→ WHAT IS NEEDED:
Where an entry contains an image, skip the image and print the rest exactly.

→ THE INPUT:
>>>>

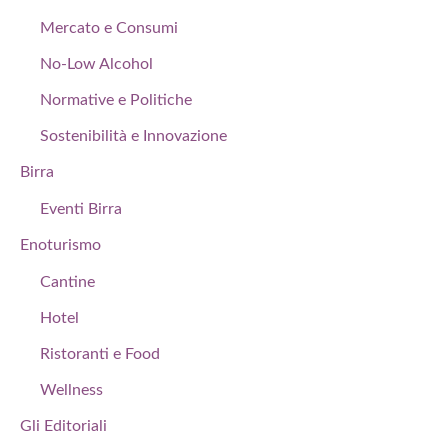
Mercato e Consumi
No-Low Alcohol
Normative e Politiche
Sostenibilità e Innovazione
Birra
Eventi Birra
Enoturismo
Cantine
Hotel
Ristoranti e Food
Wellness
Gli Editoriali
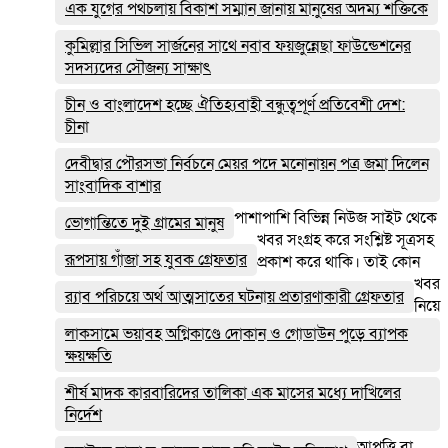
এক যুগের পথচলায় বিকাশ সম্মান জানায় মানুষের অদম্য শক্তিকে
কুমিল্লার সিভিল সার্জনের সাথে নবাব ফয়জুন্নেছা ফাউন্ডেশনের
সদস্যদের সৌজন্য সাক্ষাৎ
চীন ও বাংলাদেশ হচ্ছে ঐতিহ্যবাহী বন্ধুত্বপূর্ণ প্রতিবেশী দেশ:
চীনা
দেবীদ্বার পৌরসভা নির্বচনে মেয়র পদে মনোনায়ন পত্র জমা দিলেন
সাংবাদিক বাশার
পাশাপাশি বিভিন্ন নিউজ সাইট থেকে
ভোগান্তিতে দুই গ্রামের মানুষ
খবর সংগ্রহ করে সংশ্লিষ্ট সূত্রসহ
রূপসায় গাঁজা সহ যুবক গ্রেফতার
প্রকাশ করে থাকি। তাই কোন
খবর
র‌্যাব পরিচয়ে অর্থ আত্মসাতের ঘটনায় প্রতারণাকারী গ্রেফতার
নিয়ে
লাকসামে ভয়াবহ অগ্নিকাণ্ডে দোকান ও গোডাউন পুড়ে ব‍্যাপক
ক্ষয়ক্ষতি
শীর্ষ মাদক কারবারিদের তালিকা এক মাসের মধ্যে দাখিলের
নির্দেশ
আপত্তি বা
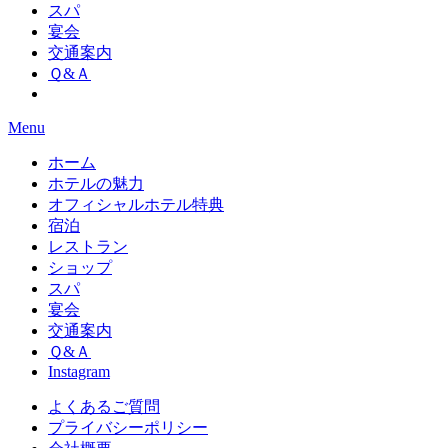
スパ
宴会
交通案内
Ｑ&Ａ
Menu
ホーム
ホテルの魅力
オフィシャルホテル特典
宿泊
レストラン
ショップ
スパ
宴会
交通案内
Ｑ&Ａ
Instagram
よくあるご質問
プライバシーポリシー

<<<<

→ WRITTEN SOLUTION:
Mercato e Consumi
No-Low Alcohol
Normative e Politiche
Sostenibilità e Innovazione
Birra
Eventi Birra
Enoturismo
Cantine
Hotel
Ristoranti e Food
Wellness
Gli Editoriali
এক যুগের পথচলায় বিকাশ সম্মান জানায় মানুষের অদম্য শক্তিকে
কুমিল্লার সিভিল সার্জনের সাথে নবাব ফয়জুন্নেছা ফাউন্ডেশনের
সদস্যদের সৌজন্য সাক্ষাৎ
চীন ও বাংলাদেশ হচ্ছে ঐতিহ্যবাহী বন্ধুত্বপূর্ণ প্রতিবেশী দেশ:
চীনা
দেবীদ্বার পৌরসভা নির্বচনে মেয়র পদে মনোনায়ন পত্র জমা দিলেন
সাংবাদিক বাশার
পাশাপাশি বিভিন্ন নিউজ সাইট থেকে
ভোগান্তিতে দুই গ্রামের মানুষ
খবর সংগ্রহ করে সংশ্লিষ্ট সূত্রসহ
রূপসায় গাঁজা সহ যুবক গ্রেফতার
প্রকাশ করে থাকি। তাই কোন
খবর
র‌্যাব পরিচয়ে অর্থ আত্মসাতের ঘটনায় প্রতারণাকারী গ্রেফতার
নিয়ে
লাকসামে ভয়াবহ অগ্নিকাণ্ডে দোকান ও গোডাউন পুড়ে ব‍্যাপক
ক্ষয়ক্ষতি
শীর্ষ মাদক কারবারিদের তালিকা এক মাসের মধ্যে দাখিলের
নির্দেশ
আপত্তি বা
スパ
宴会
交通案内
Ｑ&Ａ
Menu
ホーム
ホテルの魅力
オフィシャルホテル特典
宿泊
レストラン
ショップ
スパ
宴会
交通案内
Ｑ&Ａ
Instagram
よくあるご質問
プライバシーポリシー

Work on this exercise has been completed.